**Work item**
Copy nothing but the lines below running from the line containing "people without losing" through the line containing "more of your", both end lines included.

START Information shown

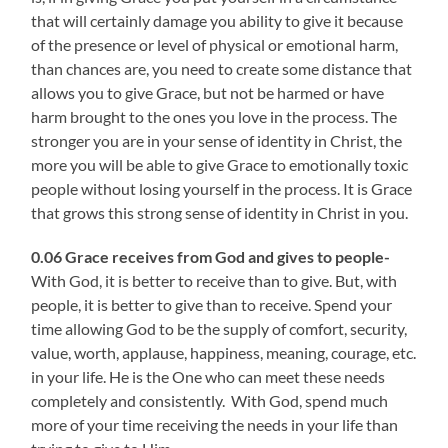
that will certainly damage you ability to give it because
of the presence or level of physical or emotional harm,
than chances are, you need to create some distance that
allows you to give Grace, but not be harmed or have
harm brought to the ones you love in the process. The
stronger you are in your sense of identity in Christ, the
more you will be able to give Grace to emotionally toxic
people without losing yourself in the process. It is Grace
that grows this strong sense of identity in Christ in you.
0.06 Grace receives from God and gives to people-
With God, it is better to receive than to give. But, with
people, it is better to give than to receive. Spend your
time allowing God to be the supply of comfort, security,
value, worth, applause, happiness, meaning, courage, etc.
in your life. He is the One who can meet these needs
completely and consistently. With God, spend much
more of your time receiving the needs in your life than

END Information shown
START Information shown

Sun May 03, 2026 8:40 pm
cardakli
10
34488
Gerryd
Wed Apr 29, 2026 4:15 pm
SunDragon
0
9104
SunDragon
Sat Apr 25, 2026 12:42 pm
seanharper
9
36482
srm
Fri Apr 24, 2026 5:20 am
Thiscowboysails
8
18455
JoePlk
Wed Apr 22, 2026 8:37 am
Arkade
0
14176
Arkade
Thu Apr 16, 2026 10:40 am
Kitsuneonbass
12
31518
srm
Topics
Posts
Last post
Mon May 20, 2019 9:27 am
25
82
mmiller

END Information shown

**Task result**
people without losing yourself in the process. It is Grace
that grows this strong sense of identity in Christ in you.
0.06 Grace receives from God and gives to people-
With God, it is better to receive than to give. But, with
people, it is better to give than to receive. Spend your
time allowing God to be the supply of comfort, security,
value, worth, applause, happiness, meaning, courage, etc.
in your life. He is the One who can meet these needs
completely and consistently. With God, spend much
more of your time receiving the needs in your life than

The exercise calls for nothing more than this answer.